Yes, the Internet is not free. But neither is high-fructose corn syrup. What HFCS is, is cheap. And the Internet keeps getting cheaper. The old argument seen here -- that the Internet will just be a plaything for the rich -- gets less relevant every day.
Back in 1995 only geeks knew that the Internet was an amazing social tool. That's how it was possible for this writer to claim that "friends, gym or art class, school clubs or teams, driver's ed., or other such aspects of high school life... could never be delivered direct-to-you through the internet". Gym class is hard to deliver via TCP/IP (alas for our waistlines) as is driver's ed -- but friends, clubs, teams, and art class turn out to be lots of fun online. And the author falls for the common fallacy of either/or, familiar from such classic stupid debates as "nature vs nurture": Either you have an online life or you have an offline life. The notion that these two things might evolve to augment each other was impossible for this writer to grasp in 1995.
As for the final point:
information posted on the internet has virtually no proof of reliability
That could have been written yesterday. People are still fighting through this canard. As if the folks who could afford printing presses, radio transmitters, or TV sets have always been trustworthy.

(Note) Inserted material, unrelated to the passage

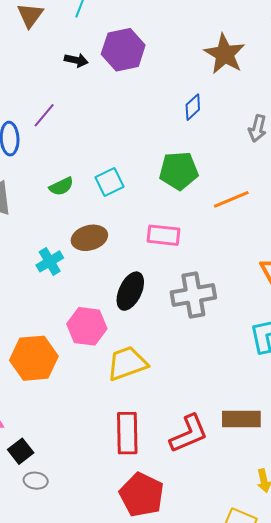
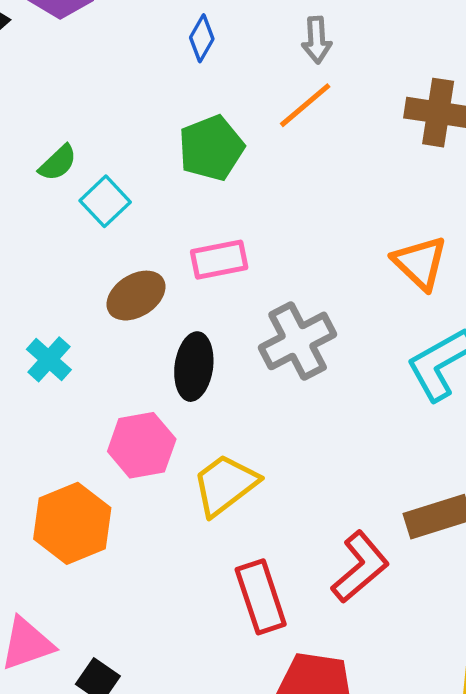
green semicircle: (61, 186) -> (58, 163), moved
orange line: (231, 199) -> (305, 105), moved
brown ellipse: (89, 238) -> (136, 296), moved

As time goes on, we see ever more clearly that the mandarins of older media use the word reliable the way European missionaries used the world Christian and the ancient Romans used the word civilized: As a disguised synonym for "respectful of the established authorities that I serve".
We can't blame the author for his shortsightedness, just look at what people write about twitter. Also there was no google or wikipedia then, and the internet was still mostly a collection of static html pages. There is nothing interesting about a giant stack of document.

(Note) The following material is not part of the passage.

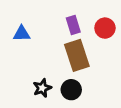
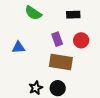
brown rectangle: (77, 55) -> (61, 62), turned -60

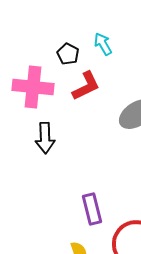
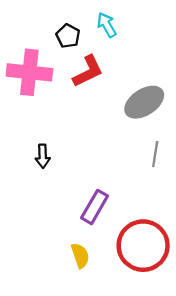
black arrow: (45, 138) -> (43, 156), moved, size x0.7
purple rectangle: (92, 209) -> (95, 207), turned 44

edit: But still, not that he didn't make a fool of himself :D
The author is a 'she'; and her main point is relevant, even today. We've found ways to counteract it, but we still get bitten all the time by nonsense that just anyone can put on the Internet.

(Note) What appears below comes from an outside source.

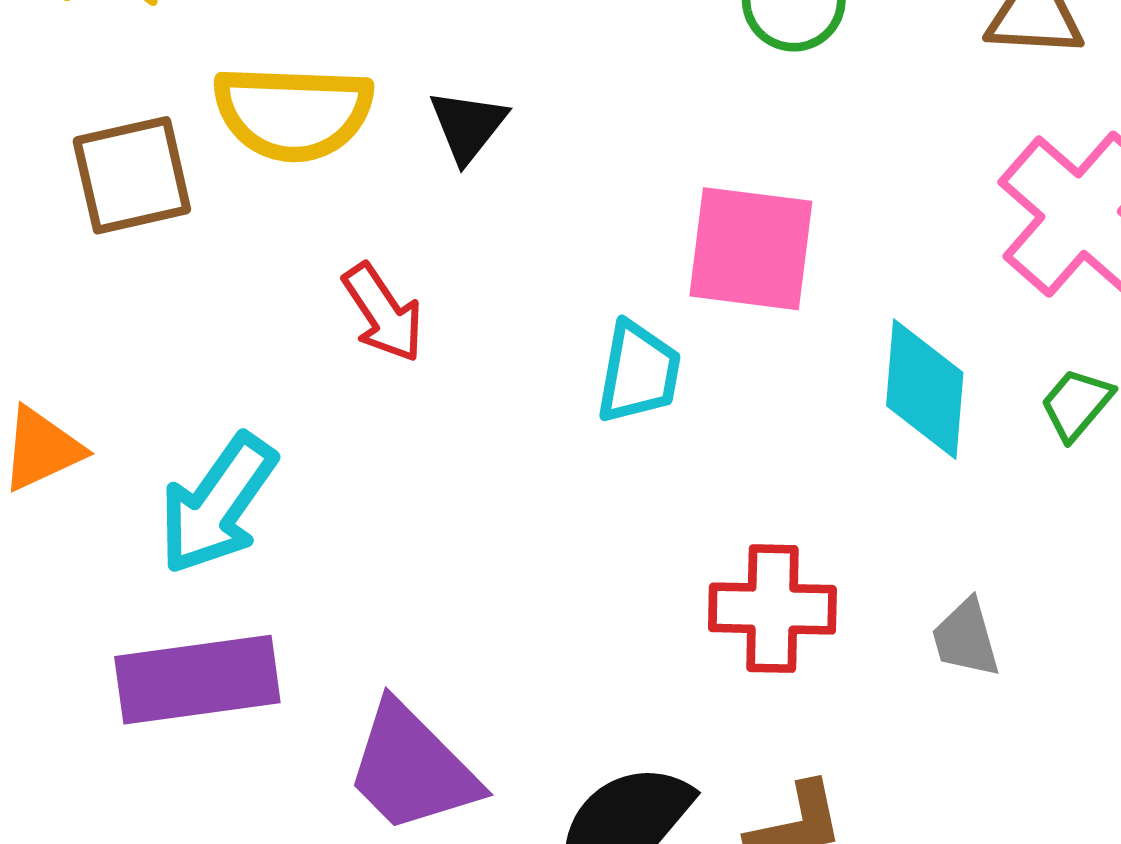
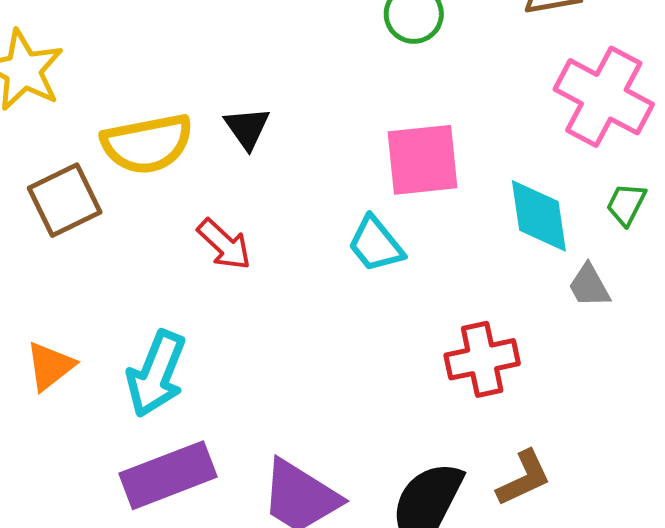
cyan trapezoid: (639, 372) -> (376, 244), turned 144
gray trapezoid: (966, 638) -> (589, 286), moved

Wheras books and newspapers are all completely true? Anybody can say or publish anything they want - in this sense the internet is an extension of the nonternet world, not a contrast to it.
That is, her main point is irrelevant. The internet may not improve on this, but it's not unbearably worse either.
A media studies professor told me that the problem with the Internet was (1) people don't understand how it works so it depowers them further (2) there are a lot of hidden environmental costs (3) quality of information is questionable because everyone can post anything, and (4) everyone thinks everything is a revolution: they thought that about radio, television, etc...how they were going to change our world and didn’t. Like the author of this article, she pointed to how select large corporations control the infrastructure.
I responded in a presentation that:
(1) Not everyone needs to know how medicine works in order to benefit from medicine, and it does improve our lives. It is a good thing that not everyone has to know TCP/IP, or the inner workings of browsers to use them. Further, unlike many other elements of our society, to learn and get involved in this one is a lot easier.
(2) It’s true that silicon development, and waste from computer equipment is contributing to our environmental problems, and we should fix that, but that is a larger systemic paradigm problem we as a society have and is not specific to this industry
(3) The problem of unreliable information exists with or without the Internet. That problem is tackled by people organizing who have shared interests, organizing to create certifications, show trust in others, build reputation networks, etc... this is the case outside of the Internet, and it is the case with the Internet as well.
(4) The Internet is not going to be like television or radio, because it is fundamentally different. Although organizations like the FCC were designed to protect limited air waves from corporate control, they ended up doing the opposite, and even if they were doing a good job there would be a lot of hierarchical control. What we have on the Internet is something particularly incredible. The powerful organizations that control the infrastructure needed to build something that worked reliably, for many purposes, and although the reasons for this were originally military and such, what we have is something not hierarchical, something that you can become a node on, something that with very low cost of entry gives you the ability to distribute your content. Sure, most of this ability is used by many people to maintain their MySpace page, but that they can make it incredibly different. Further, browsers can modify the content being sent to them, the Internet allows groups of people to create their own communities, and their own sub-networks.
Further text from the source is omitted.